In this project, we use the largest publicly available OCT dataset that is composed of four categories.
9 The dataset contains three groups of retinal pathologies: choroidal neovascularization (CNV), diabetic macular edema (DME), and drusen and one group of healthy samples labeled as normal. A sample representation of all four classes and their representative characteristics are shown in
Figure 1.
Precise data splitting is of high importance because each individual patient is represented by multiple scans in the dataset and the OCT scans that belong to the same patient are very similar and often nearly identical. Therefore, the placement of the individual patient’s scans in different data partitions such as train, test, validation, might introduce bias to the model and produce misleading performance results. The dataset is highly imbalanced and includes in total 108,312 training images (37,206 CNV, 11,349 DME, 8,617 DRUSEN, and 51,140 NORMAL) from 4,686 patients and 1,000 testing images (250 for each category) from 633 patients. In this study, the dataset is further analyzed and scans that belong to the same patient and are placed in both the train and test partition are eliminated from the training samples. This resulted in reducing the training data from 108,312 to 104,649 with 1,000 set aside for the validation partition. The aim was to keep the testing data the same as provided by the dataset authors while ensuring that the data splits are composed of independent patients’ scans which are not included in more than one partition.

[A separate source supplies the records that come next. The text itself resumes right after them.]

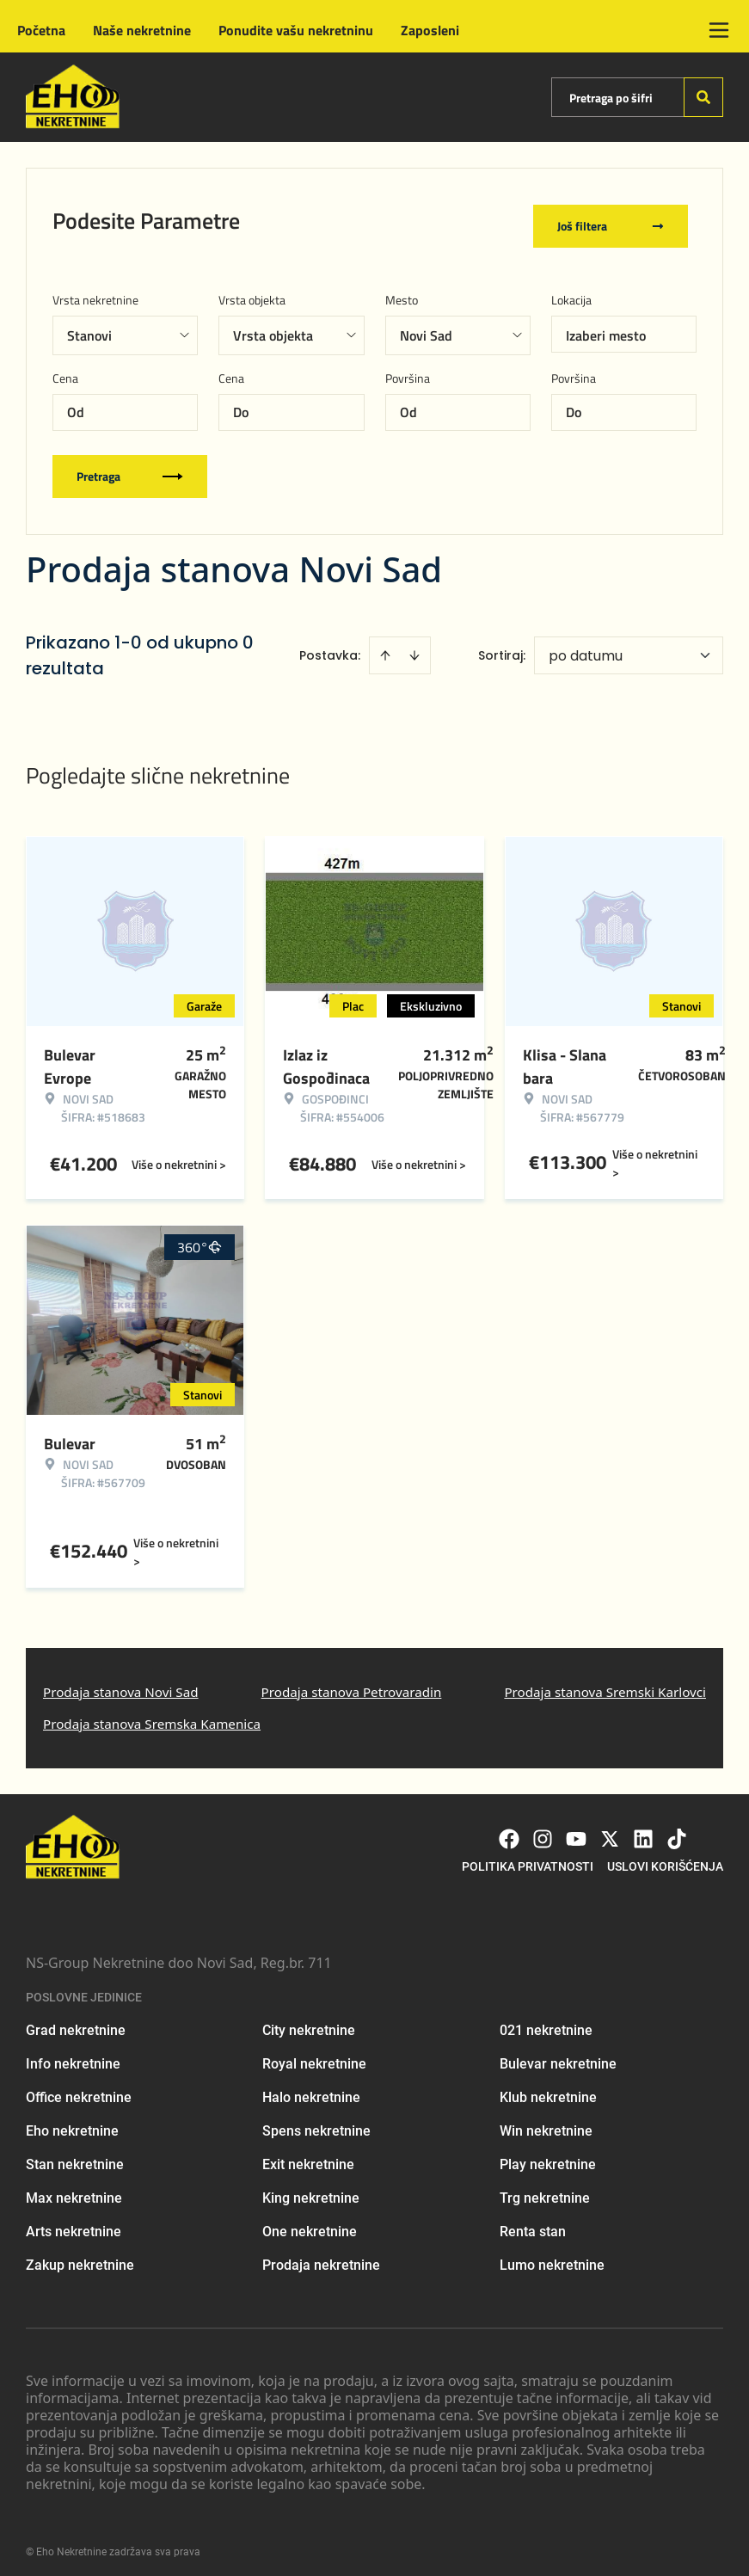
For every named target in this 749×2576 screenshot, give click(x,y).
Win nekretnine (546, 2121)
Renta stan (533, 2222)
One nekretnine (309, 2222)
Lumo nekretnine (552, 2255)
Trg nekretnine (545, 2188)
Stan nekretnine (75, 2155)
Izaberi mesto (606, 325)
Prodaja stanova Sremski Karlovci (605, 1681)
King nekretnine (310, 2188)
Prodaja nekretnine (321, 2255)
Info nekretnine (73, 2054)
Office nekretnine (79, 2088)
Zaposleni (430, 30)
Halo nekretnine (311, 2088)
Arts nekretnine (73, 2222)
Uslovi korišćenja (665, 1857)
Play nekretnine (548, 2155)
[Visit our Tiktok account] (676, 1829)
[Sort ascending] (385, 645)
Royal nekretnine (314, 2054)
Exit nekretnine (308, 2155)
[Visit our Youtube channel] (576, 1829)
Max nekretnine (74, 2188)
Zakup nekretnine (80, 2255)
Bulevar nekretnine (558, 2054)
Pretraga (130, 466)
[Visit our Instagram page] (542, 1829)
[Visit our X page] (609, 1829)
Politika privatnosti (527, 1857)
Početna (41, 30)
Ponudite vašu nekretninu (295, 30)
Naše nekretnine (142, 30)
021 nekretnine (546, 2021)
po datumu (586, 645)
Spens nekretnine (316, 2121)
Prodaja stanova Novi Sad (121, 1681)
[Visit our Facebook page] (509, 1829)
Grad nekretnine (76, 2021)
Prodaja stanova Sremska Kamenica (152, 1714)
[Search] (703, 97)
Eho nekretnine (72, 2121)
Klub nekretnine (548, 2088)
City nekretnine (308, 2021)
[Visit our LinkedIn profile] (643, 1829)
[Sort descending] (414, 645)
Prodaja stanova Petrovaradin (351, 1681)
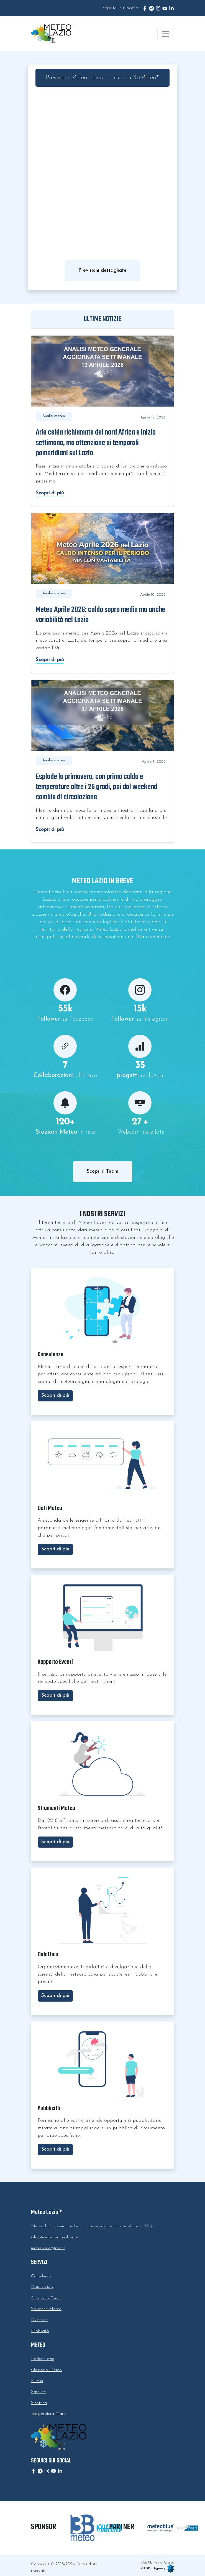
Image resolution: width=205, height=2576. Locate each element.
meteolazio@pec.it (48, 2248)
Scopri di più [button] (55, 1395)
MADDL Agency (157, 2568)
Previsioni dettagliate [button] (102, 270)
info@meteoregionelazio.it (54, 2237)
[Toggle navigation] (165, 34)
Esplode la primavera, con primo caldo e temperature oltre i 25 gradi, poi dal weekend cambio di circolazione (96, 787)
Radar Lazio (42, 2359)
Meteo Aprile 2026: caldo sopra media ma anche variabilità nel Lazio (100, 614)
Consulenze (41, 2276)
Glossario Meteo (46, 2370)
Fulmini (37, 2381)
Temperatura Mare (48, 2413)
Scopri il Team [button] (103, 1171)
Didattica (39, 2320)
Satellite (38, 2392)
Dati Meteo (42, 2287)
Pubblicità (40, 2331)
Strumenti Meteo (46, 2309)
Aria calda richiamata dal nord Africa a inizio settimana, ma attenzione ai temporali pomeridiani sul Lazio (96, 442)
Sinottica (39, 2403)
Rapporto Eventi (46, 2298)
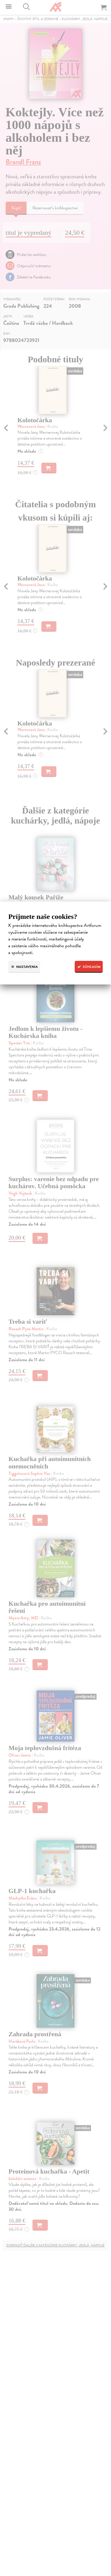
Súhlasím (88, 966)
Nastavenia (24, 966)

A limited dataset is constructed by applying an undersampling of the minority class technique. The limited dataset consists of 7800 samples per training category. The dataset is used to conduct experiments with fewer data samples to evaluate the performance of the model with smaller amounts of data.
A mini dataset is created and is composed of 1000 image samples per training category. The prime purpose of the mini dataset is to assess the generalization abilities of the neural networks on a very small number of samples.
Table 1 summarizes the used dataset varieties. For a fair comparison, the three datasets—original, limited, and mini—share the same testing and validation datasets.